The Pune Bench of the Income Tax Appellate Tribunal (ITAT), headed by R.S. Syal (Vice President) and Partha Sarathi Chaudhury (Judicial Member), has deleted the penalty on the grounds that the excess claim of deduction was made due to a bona fide and unintentional mistake.
The assessee/appellant debited to its profit & loss account: education cess on TDS; income tax; penalty on TDS; and TDS. The amounts were claimed in the profit and loss account. During the course of assessment proceedings, the assessee was called upon to explain why the amounts were not disallowed and added to the total income.
In response, the assessee admitted the proposed disallowances by submitting that due to an inadvertent mistake, the add back could not be made and even the auditor did not alert the assessee.
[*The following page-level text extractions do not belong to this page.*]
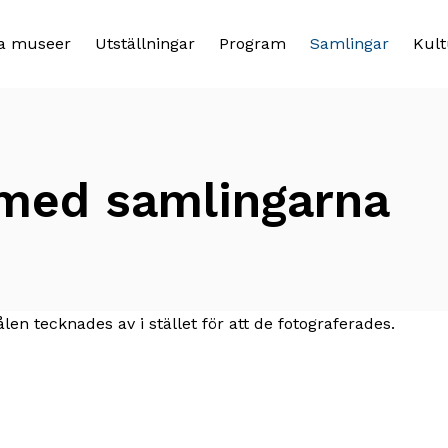
a museer
Utställningar
Program
Samlingar
Kult
 med samlingarna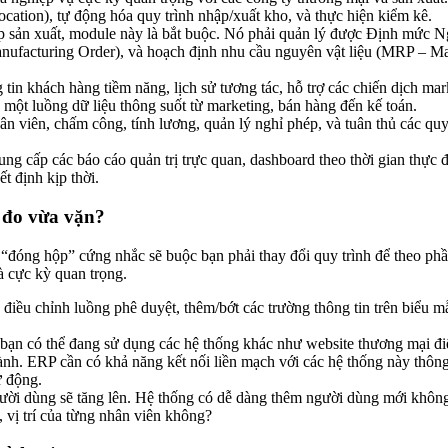
(location), tự động hóa quy trình nhập/xuất kho, và thực hiện kiểm kê.
 sản xuất, module này là bắt buộc. Nó phải quản lý được Định mức Ng
nufacturing Order), và hoạch định nhu cầu nguyên vật liệu (MRP – Ma
tin khách hàng tiềm năng, lịch sử tương tác, hỗ trợ các chiến dịch ma
một luồng dữ liệu thông suốt từ marketing, bán hàng đến kế toán.
n viên, chấm công, tính lương, quản lý nghỉ phép, và tuân thủ các qu
g cấp các báo cáo quản trị trực quan, dashboard theo thời gian thực 
t định kịp thời.
 đo vừa vặn?
đóng hộp” cứng nhắc sẽ buộc bạn phải thay đổi quy trình để theo ph
à cực kỳ quan trọng.
iều chỉnh luồng phê duyệt, thêm/bớt các trường thông tin trên biểu m
ạn có thể đang sử dụng các hệ thống khác như website thương mại đ
nh. ERP cần có khả năng kết nối liền mạch với các hệ thống này thôn
ự động.
gười dùng sẽ tăng lên. Hệ thống có dễ dàng thêm người dùng mới khôn
, vị trí của từng nhân viên không?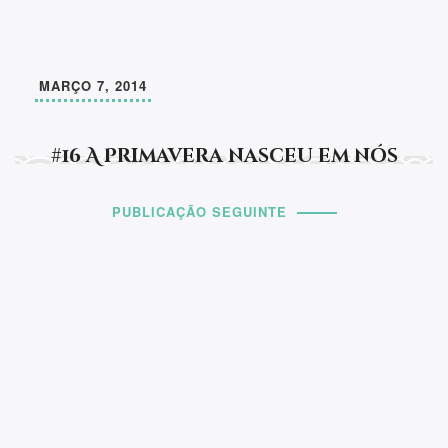
MARÇO 7, 2014
#16 A Primavera nasceu em nós
PUBLICAÇÃO SEGUINTE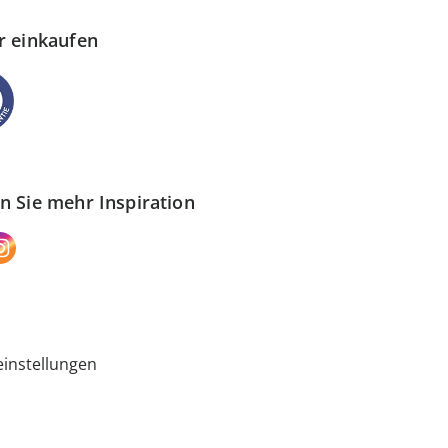
r einkaufen
n Sie mehr Inspiration
instellungen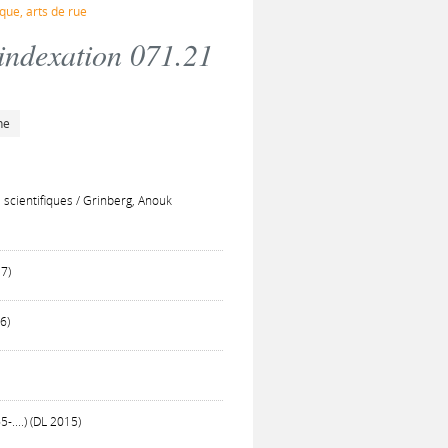
ue, arts de rue
 indexation 071.21
he
scientifiques / Grinberg, Anouk
17)
16)
-....) (DL 2015)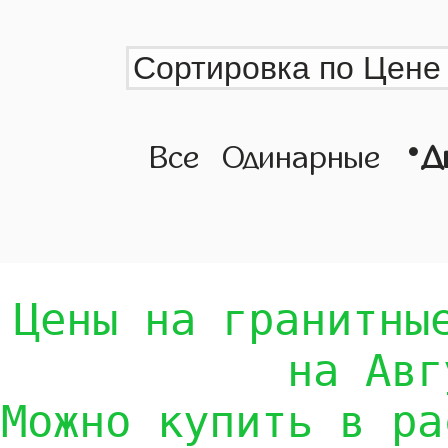
•
Все
Одинарные
Д
Цены на гранитны
на Авг
Можно купить в ра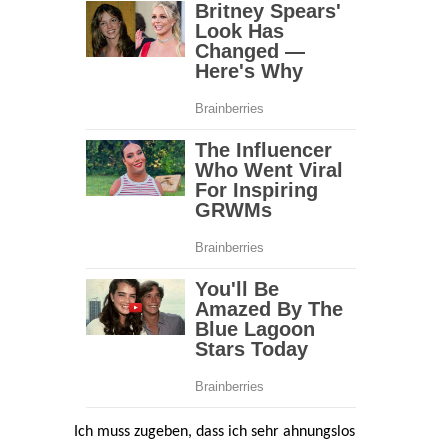
Ich muss zugeben, dass ich sehr ahnungslos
The AO imposed a penalty under section 271(1)(c) of the Income Tax Act with reference to the disallowances, which was affirmed in the first appeal.
“It is clear from the nature of the amounts and the manner of their depiction in the profit and loss account shows that the assessee inadvertently committed a mistake in not adding back the amount of income tax, etc. paid by it in the computation of total income. On being pointed out, the assessee accepted the disallowance and paid the due tax thereon,” the ITAT said.
The tribunal noted that the Hon’ble Supreme Court in Price Waterhouse Coopers Pvt. Ltd. Vs. CIT (2012) 348 ITR 306 (SC) has held that no penalty u/s.271(1)(c) can be imposed in respect of inadvertent and bonafide mistake committed by the assessee.
The tribunal held that it was not a case where the assessee tried to mislead the revenue by intentionally claiming a higher amount of deduction. Rather, it is a case of an inadvertent mistake in the computation of income.